I have written earlier about the vulnerability of captchas and how easy it is to break if we have the generating software to generate datasets for training deep neural networks.
No we will have a look at breaking reddit captcha assuming we don’t have access to generating software. This is an extension of a post detailing here. They say they have a success of about 10%. We will improve that drastically.
To create the training set, we only label 500 captchas. But due to an implementation issue of reddit captcha, we can get a large training set automatically. Follow this link to see the captcha of reddit. If you reload the captcha with the same url (make sure you are logged in reddit), you get a variation of the same captcha under a different transformation. We use this vulnerability to both create a larger training set and enhance our prediction confidence. For example, when using fixed url we get multiple samples of JOEPBO
We can remove the background noise as they are at lower intensity, leaving us with the letters, we can further remove the dots by using connected components and segment into six seperate characters.
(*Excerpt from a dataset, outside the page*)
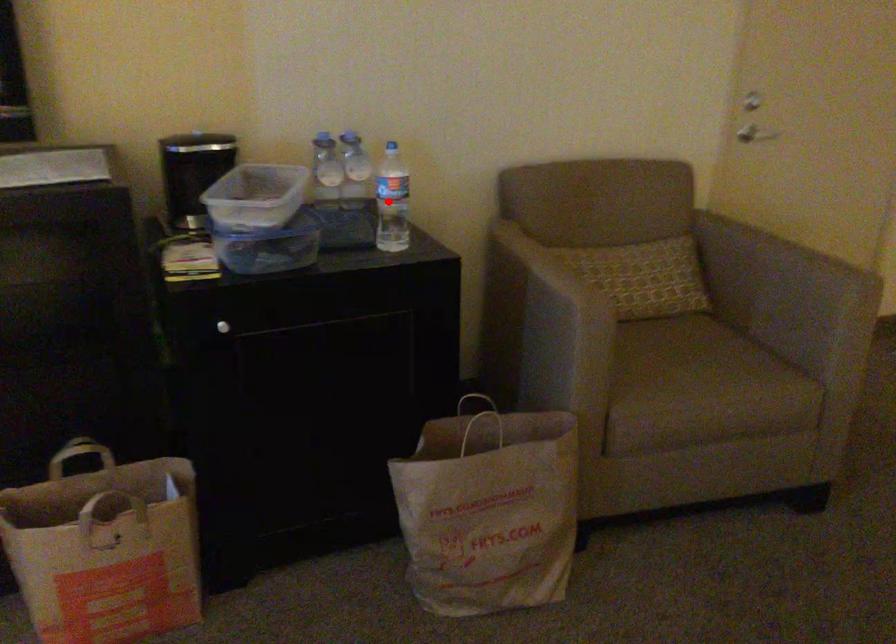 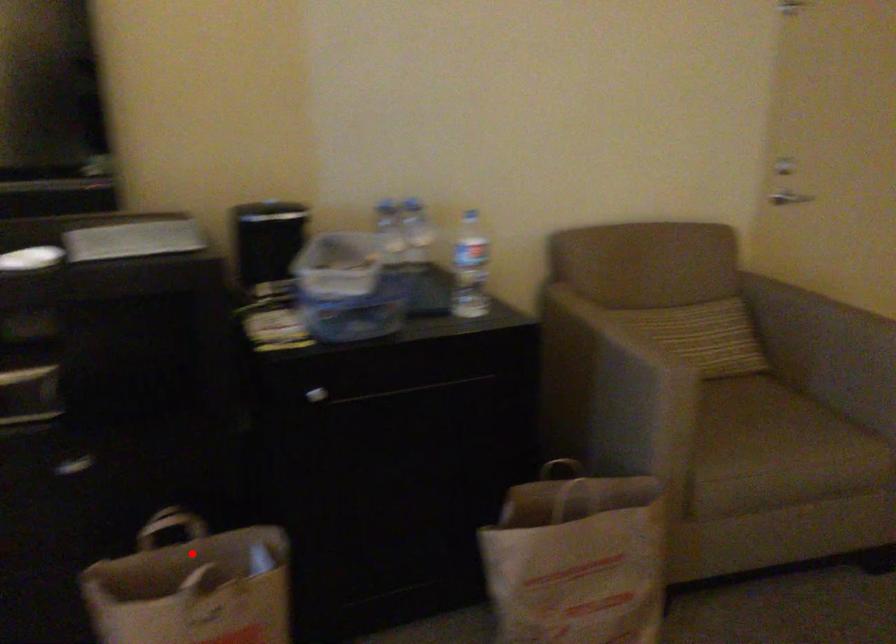 I am providing you with two images of the same scene from different viewpoints. A red point is marked on the first image and another point is marked on the second image. Does the point marked in image1 correspond to the same location as the one in image2?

Character segmentation and training
After we segment a captcha and label it, we can use multiple samples of the same captcha to augment the data set. So if we label 500 captchas, and have 100 samples of each captcha, we have 50000 pairs of images and labels. As our segmentation is pretty noisy, we can remove some samples where segmentation is not ideal(more than or less than 6 segments of characters or size of each segment). Approximately 50% of samples are discarded this way. Training on these segments this way leads to individual character accuracy of around 90% (of valid segments), which leads to around 60%(0.85^6) accuracy of the whole captcha (assuming segmentation is done properly). If segmentation is not accurate, we can get the correct captcha after seeing several captchas of the same text (remember we can get multiple samples of the same captcha with the url), depending on the confidence required. We get around 90% accuracy on test cases at 30 samples of each captcha. We also get around 75% at 10 samples and 96% at 100 samples. The code can be checked at github here.
So we see that reddit captcha has some basic vulnerabilities (removable noise and multiple samples) which makes it easily crackable. Once more we see captchas are ineffective and only leads to user inconvenience. Accuracy can be improved with sequence to sequence learning with first sequence as segments and text as the other.